▶ **TASK GOAL**: Go through the following data and transcribe exactly the stretch of lines from the one holding "Berdasarkan pengumuman resmi yg" to the one holding "средств на начало строительства еще одного д", both included.

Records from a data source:
****************************************

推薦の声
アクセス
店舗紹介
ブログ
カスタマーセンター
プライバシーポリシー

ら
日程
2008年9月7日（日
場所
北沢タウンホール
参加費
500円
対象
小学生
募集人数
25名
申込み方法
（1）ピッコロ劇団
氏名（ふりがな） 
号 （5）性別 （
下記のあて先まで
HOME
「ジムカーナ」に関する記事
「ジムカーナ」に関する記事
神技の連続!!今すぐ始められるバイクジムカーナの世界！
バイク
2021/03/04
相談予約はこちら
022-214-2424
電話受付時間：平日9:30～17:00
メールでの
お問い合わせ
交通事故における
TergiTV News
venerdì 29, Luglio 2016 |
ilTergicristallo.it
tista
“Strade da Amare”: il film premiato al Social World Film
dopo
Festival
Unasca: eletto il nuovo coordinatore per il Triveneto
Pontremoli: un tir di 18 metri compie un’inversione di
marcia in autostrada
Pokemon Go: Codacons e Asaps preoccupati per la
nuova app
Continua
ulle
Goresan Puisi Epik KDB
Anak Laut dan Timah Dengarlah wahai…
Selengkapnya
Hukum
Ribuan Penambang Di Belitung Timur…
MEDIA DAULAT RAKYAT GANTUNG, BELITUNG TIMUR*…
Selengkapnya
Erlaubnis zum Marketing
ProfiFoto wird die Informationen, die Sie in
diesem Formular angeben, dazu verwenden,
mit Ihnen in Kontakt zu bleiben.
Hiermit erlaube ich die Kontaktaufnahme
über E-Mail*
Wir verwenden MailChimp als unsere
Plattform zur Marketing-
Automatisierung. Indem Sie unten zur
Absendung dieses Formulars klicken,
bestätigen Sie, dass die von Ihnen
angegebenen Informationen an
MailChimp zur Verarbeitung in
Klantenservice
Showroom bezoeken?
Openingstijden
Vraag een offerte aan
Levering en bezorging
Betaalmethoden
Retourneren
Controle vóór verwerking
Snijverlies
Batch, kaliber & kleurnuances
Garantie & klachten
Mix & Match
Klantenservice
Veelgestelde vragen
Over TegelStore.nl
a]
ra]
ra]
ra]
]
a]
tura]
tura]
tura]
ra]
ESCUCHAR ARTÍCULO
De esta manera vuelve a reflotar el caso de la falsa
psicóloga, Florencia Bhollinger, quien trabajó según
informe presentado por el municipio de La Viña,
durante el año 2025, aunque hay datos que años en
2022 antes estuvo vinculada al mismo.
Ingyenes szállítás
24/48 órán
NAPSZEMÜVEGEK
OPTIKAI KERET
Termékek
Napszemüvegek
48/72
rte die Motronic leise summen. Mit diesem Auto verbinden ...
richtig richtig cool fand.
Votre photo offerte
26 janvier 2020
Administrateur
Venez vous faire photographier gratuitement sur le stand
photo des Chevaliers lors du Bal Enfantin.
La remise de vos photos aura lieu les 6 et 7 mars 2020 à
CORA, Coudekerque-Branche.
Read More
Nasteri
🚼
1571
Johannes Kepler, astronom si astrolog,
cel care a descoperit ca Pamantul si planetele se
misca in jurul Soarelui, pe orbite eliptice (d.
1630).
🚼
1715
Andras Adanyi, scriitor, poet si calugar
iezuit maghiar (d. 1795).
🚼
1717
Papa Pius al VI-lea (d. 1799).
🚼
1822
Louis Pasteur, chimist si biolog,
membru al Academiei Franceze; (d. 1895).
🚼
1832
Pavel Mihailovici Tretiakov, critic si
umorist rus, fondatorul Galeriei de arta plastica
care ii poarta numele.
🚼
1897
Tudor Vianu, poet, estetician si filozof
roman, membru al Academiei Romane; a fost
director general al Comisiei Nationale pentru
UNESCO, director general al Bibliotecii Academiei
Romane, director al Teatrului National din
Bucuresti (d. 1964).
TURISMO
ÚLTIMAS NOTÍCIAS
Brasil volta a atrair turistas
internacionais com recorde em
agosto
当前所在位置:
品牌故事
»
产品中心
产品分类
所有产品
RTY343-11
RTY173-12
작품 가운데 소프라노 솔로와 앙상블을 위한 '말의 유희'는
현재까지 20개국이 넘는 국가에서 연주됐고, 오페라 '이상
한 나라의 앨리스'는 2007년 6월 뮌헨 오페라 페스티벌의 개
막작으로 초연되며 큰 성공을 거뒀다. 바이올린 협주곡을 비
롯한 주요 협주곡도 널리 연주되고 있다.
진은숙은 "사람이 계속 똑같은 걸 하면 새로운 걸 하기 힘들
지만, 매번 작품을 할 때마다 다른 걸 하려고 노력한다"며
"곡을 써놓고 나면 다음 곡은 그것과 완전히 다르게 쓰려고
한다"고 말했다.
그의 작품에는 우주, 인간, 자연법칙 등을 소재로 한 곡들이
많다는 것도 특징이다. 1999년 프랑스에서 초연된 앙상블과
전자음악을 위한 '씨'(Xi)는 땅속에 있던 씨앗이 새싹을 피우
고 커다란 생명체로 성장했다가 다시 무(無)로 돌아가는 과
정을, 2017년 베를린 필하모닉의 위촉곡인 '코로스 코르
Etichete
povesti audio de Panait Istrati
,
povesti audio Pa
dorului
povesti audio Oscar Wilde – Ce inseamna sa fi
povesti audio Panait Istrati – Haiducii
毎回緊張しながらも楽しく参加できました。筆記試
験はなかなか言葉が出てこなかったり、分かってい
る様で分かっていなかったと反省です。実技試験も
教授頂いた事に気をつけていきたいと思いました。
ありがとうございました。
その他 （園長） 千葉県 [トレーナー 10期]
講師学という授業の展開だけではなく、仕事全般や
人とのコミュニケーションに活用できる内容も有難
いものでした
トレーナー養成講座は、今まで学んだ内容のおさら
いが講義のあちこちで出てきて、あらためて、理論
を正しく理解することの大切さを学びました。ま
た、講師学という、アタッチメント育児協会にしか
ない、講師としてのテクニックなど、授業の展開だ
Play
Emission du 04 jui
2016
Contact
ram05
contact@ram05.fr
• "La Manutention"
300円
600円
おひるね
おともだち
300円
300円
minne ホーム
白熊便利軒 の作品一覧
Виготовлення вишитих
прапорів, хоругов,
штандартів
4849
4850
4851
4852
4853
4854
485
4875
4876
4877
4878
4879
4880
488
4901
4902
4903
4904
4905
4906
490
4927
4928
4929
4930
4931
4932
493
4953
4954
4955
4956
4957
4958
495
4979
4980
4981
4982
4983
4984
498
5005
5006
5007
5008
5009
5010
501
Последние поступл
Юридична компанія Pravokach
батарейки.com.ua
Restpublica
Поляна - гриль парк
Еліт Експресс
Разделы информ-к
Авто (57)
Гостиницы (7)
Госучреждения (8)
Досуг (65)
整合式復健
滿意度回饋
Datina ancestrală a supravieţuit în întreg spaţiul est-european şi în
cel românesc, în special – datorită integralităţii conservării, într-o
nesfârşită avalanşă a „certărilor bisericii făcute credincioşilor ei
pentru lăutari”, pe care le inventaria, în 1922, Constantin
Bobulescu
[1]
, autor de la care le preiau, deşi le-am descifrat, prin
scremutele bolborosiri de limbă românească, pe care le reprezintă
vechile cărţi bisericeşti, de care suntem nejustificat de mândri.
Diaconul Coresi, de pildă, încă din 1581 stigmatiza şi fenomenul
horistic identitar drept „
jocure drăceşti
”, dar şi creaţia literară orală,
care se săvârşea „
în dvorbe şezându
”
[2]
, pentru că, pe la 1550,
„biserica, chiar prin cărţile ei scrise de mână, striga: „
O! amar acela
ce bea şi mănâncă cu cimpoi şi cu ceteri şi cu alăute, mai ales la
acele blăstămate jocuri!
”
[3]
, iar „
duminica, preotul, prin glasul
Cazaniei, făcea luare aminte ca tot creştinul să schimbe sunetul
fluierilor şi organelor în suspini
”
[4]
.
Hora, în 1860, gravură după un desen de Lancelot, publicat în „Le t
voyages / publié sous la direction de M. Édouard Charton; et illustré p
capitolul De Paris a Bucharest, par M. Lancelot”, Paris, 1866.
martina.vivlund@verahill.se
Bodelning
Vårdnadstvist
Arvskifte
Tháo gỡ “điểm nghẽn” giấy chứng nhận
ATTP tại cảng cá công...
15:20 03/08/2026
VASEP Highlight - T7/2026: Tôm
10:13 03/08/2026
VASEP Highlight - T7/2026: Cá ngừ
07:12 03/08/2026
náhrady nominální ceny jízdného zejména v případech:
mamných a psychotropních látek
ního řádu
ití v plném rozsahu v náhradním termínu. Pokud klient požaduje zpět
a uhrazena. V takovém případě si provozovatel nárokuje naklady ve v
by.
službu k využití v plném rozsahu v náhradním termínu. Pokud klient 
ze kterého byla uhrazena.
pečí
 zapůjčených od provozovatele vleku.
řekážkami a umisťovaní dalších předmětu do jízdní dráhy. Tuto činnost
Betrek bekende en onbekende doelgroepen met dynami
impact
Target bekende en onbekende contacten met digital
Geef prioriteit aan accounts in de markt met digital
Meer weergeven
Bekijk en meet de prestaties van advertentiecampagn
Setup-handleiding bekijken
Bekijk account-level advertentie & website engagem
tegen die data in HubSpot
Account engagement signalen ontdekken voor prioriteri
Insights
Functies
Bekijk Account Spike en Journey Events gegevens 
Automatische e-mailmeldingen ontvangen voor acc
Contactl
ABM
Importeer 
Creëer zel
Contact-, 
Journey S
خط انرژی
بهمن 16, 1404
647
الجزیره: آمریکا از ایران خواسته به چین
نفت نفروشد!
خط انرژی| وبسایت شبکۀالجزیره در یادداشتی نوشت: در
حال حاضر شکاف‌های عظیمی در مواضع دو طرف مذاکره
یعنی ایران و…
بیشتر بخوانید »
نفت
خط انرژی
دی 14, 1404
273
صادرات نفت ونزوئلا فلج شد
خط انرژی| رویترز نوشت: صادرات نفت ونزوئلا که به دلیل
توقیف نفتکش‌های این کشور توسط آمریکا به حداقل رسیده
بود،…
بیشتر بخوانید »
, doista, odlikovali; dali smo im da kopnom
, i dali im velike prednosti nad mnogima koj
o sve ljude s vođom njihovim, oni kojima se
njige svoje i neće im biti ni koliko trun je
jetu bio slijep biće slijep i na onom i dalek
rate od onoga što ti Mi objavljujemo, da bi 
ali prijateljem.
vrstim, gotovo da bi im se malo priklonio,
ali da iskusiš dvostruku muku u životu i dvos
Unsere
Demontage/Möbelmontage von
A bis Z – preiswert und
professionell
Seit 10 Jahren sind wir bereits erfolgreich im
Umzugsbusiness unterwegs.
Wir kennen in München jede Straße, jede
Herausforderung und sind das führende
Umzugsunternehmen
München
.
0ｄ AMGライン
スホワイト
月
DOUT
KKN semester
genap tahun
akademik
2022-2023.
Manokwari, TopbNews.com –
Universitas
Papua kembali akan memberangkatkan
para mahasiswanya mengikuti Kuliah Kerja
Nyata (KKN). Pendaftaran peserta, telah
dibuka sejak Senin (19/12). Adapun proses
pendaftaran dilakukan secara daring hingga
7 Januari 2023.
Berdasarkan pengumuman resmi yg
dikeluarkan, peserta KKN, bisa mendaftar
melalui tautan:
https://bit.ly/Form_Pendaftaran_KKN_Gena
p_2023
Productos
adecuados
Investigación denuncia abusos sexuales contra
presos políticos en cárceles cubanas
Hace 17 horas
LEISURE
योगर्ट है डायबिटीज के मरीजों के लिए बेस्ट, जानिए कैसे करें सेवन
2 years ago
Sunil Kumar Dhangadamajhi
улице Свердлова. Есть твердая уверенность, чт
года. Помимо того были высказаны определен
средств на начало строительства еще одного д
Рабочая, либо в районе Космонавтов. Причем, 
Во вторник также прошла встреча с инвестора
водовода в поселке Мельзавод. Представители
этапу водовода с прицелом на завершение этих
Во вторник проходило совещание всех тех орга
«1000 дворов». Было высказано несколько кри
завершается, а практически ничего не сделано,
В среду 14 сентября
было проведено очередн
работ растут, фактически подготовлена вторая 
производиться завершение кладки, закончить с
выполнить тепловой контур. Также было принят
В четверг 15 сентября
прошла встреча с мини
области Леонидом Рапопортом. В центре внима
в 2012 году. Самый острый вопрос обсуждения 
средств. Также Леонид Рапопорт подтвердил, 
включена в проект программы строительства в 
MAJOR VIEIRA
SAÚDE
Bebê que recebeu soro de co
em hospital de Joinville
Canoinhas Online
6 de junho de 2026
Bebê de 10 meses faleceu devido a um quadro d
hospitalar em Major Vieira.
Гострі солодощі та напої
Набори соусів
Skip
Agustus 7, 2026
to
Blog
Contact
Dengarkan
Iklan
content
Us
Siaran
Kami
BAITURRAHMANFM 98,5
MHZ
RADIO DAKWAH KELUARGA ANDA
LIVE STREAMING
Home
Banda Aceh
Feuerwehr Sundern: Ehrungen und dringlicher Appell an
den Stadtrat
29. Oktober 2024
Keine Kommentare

****************************************

▶ **ANSWER FOR THE TASK**:
Berdasarkan pengumuman resmi yg
dikeluarkan, peserta KKN, bisa mendaftar
melalui tautan:
https://bit.ly/Form_Pendaftaran_KKN_Gena
p_2023
Productos
adecuados
Investigación denuncia abusos sexuales contra
presos políticos en cárceles cubanas
Hace 17 horas
LEISURE
योगर्ट है डायबिटीज के मरीजों के लिए बेस्ट, जानिए कैसे करें सेवन
2 years ago
Sunil Kumar Dhangadamajhi
улице Свердлова. Есть твердая уверенность, чт
года. Помимо того были высказаны определен
средств на начало строительства еще одного д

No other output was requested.